We may be top-notch learners, but if we don't have a way to store what we've learned, what good is the knowledge we've gained?
Imagine a day without memory—it is chaotic and confusing. We rely on memory for everyday tasks such as getting dressed, eating, or even identifying people.
This chapter explores how memory works, the types of memory, the retrieval process, and the reasons behind forgetting.

8.1 How Memory Functions

Learning Objectives

By the end of this section, you will be able to:

  • Discuss the three basic functions of memory

  • Describe the three stages of memory storage

  • Describe and distinguish between procedural and declarative memory and semantic and episodic memory

Memory is an information processing system, often compared to a computer.

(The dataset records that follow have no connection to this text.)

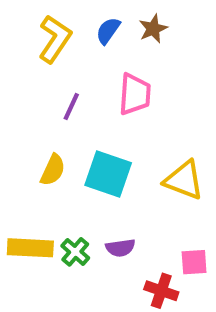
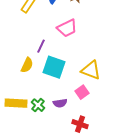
pink trapezoid: (135, 94) -> (67, 28), turned 60
purple line: (71, 106) -> (41, 46), moved
pink square: (194, 262) -> (82, 92), moved, turned -32

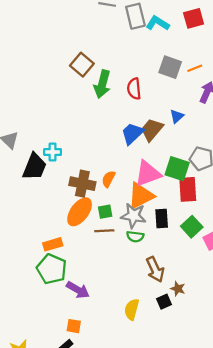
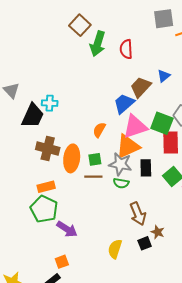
gray square: (170, 67) -> (164, 19), moved, turned -30
blue trapezoid: (132, 133) -> (124, 104), moved
brown cross: (82, 184) -> (48, 149), moved
orange ellipse: (80, 212) -> (72, 158), turned -32
orange square: (74, 326) -> (62, 262), turned -32

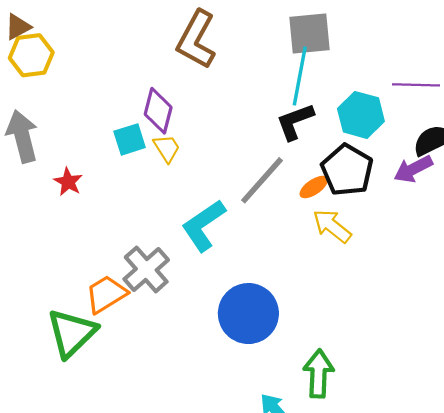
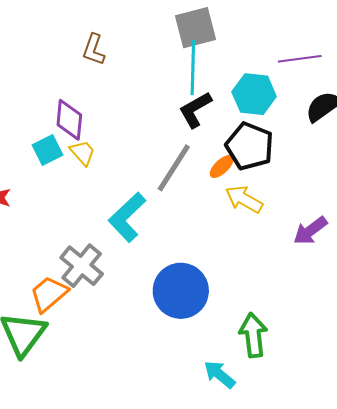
brown L-shape: (196, 40) -> (94, 50), size x0.6
purple arrow: (413, 169) -> (310, 231), moved

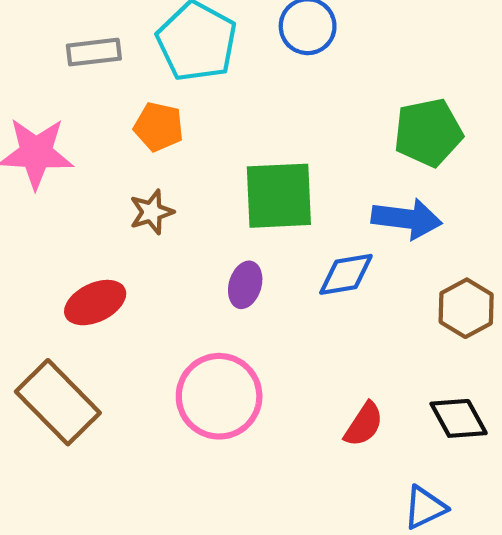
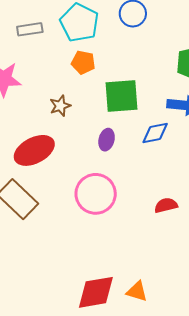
orange pentagon: (159, 127) -> (83, 62), moved
red ellipse: (95, 303) -> (34, 150), size x1.4
red semicircle: (364, 424) -> (166, 205), turned -135

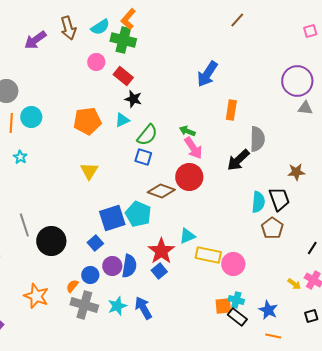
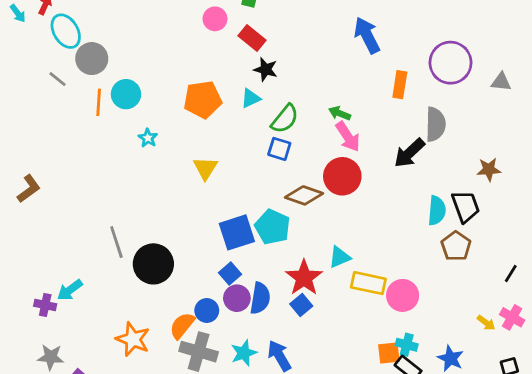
blue arrow: (207, 74) -> (367, 35), turned 120
purple circle: (297, 81) -> (450, 63), moved
cyan star: (20, 157) -> (148, 138), moved
blue square: (95, 243) -> (230, 274), moved
orange semicircle: (72, 286) -> (182, 326), size x1.5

It consists of processes used to encode, store, and retrieve information over differing time spans.
These processes are elaborated through the understanding of:

  • Encoding

  • Storage

  • Retrieval

Encoding

Encoding is the process of inputting information into the memory system.
Once sensory information is received, our brains label or code it, organizing it with similar information and connecting new concepts to existing ones.
This process occurs through two types:

  1. Automatic Processing: Involves effortless encoding of details such as time, space, or frequency; it typically occurs without conscious awareness (e.g., recalling what you had for lunch).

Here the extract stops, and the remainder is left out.